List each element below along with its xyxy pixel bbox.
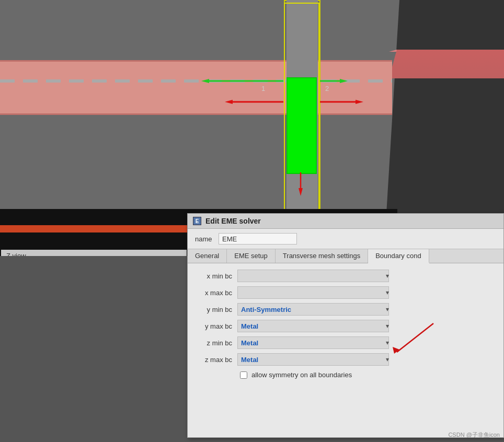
x-min-bc-row: x min bc — [198, 270, 493, 282]
tab-eme-setup[interactable]: EME setup — [227, 249, 276, 263]
dialog-titlebar: E Edit EME solver — [188, 214, 503, 229]
dialog-icon: E — [193, 217, 201, 225]
label-2: 2 — [325, 85, 329, 92]
z-min-bc-row: z min bc Metal Anti-Symmetric PMC Period… — [198, 336, 493, 349]
tab-general[interactable]: General — [188, 249, 227, 263]
x-max-bc-label: x max bc — [198, 289, 237, 297]
y-max-bc-label: y max bc — [198, 322, 237, 330]
z-max-bc-row: z max bc Metal Anti-Symmetric PMC Period… — [198, 353, 493, 366]
y-min-bc-select[interactable]: Anti-Symmetric Metal PMC Periodic — [237, 303, 389, 316]
right-panel-stripe — [389, 50, 504, 78]
name-row: name — [188, 229, 503, 249]
tab-transverse-mesh[interactable]: Transverse mesh settings — [276, 249, 368, 263]
label-1: 1 — [261, 85, 265, 92]
z-view-label: Z view — [1, 250, 187, 256]
y-max-bc-select[interactable]: Metal Anti-Symmetric PMC Periodic — [237, 320, 389, 332]
boundary-form: x min bc x max bc y min bc Anti-Symmetri… — [188, 263, 503, 385]
z-min-bc-label: z min bc — [198, 339, 237, 347]
checkbox-row: allow symmetry on all boundaries — [198, 371, 493, 379]
waveguide-horizontal — [0, 60, 392, 115]
x-min-bc-select[interactable] — [237, 270, 389, 282]
z-max-bc-select[interactable]: Metal Anti-Symmetric PMC Periodic — [237, 353, 389, 366]
x-min-bc-label: x min bc — [198, 272, 237, 280]
x-min-bc-select-container — [237, 270, 392, 282]
waveguide-line-top — [0, 60, 392, 62]
tab-boundary-cond[interactable]: Boundary cond — [368, 249, 429, 263]
dialog-title: Edit EME solver — [205, 217, 261, 225]
y-max-bc-select-container: Metal Anti-Symmetric PMC Periodic — [237, 320, 392, 332]
z-min-bc-select[interactable]: Metal Anti-Symmetric PMC Periodic — [237, 336, 389, 349]
waveguide-dashes — [0, 79, 392, 83]
x-max-bc-select[interactable] — [237, 286, 389, 299]
watermark: CSDN @子非鱼icon — [448, 431, 500, 439]
y-min-bc-label: y min bc — [198, 306, 237, 313]
z-view-text: Z view — [6, 252, 26, 257]
z-min-bc-select-container: Metal Anti-Symmetric PMC Periodic — [237, 336, 392, 349]
edit-eme-dialog: E Edit EME solver name General EME setup… — [187, 213, 504, 438]
x-max-bc-row: x max bc — [198, 286, 493, 299]
name-input[interactable] — [219, 233, 297, 245]
z-max-bc-select-container: Metal Anti-Symmetric PMC Periodic — [237, 353, 392, 366]
x-max-bc-select-container — [237, 286, 392, 299]
allow-symmetry-label: allow symmetry on all boundaries — [251, 371, 352, 379]
y-min-bc-select-container: Anti-Symmetric Metal PMC Periodic — [237, 303, 392, 316]
waveguide-line-bottom — [0, 113, 392, 115]
y-max-bc-row: y max bc Metal Anti-Symmetric PMC Period… — [198, 320, 493, 332]
green-structure — [287, 77, 317, 174]
z-max-bc-label: z max bc — [198, 356, 237, 364]
allow-symmetry-checkbox[interactable] — [240, 371, 247, 379]
name-label: name — [195, 235, 213, 243]
y-min-bc-row: y min bc Anti-Symmetric Metal PMC Period… — [198, 303, 493, 316]
tabs-row: General EME setup Transverse mesh settin… — [188, 249, 503, 263]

==========

Problem to solve: How many lines of the preceding listing hold the string "Metal"? Answer with the number only.

Worked solution: 12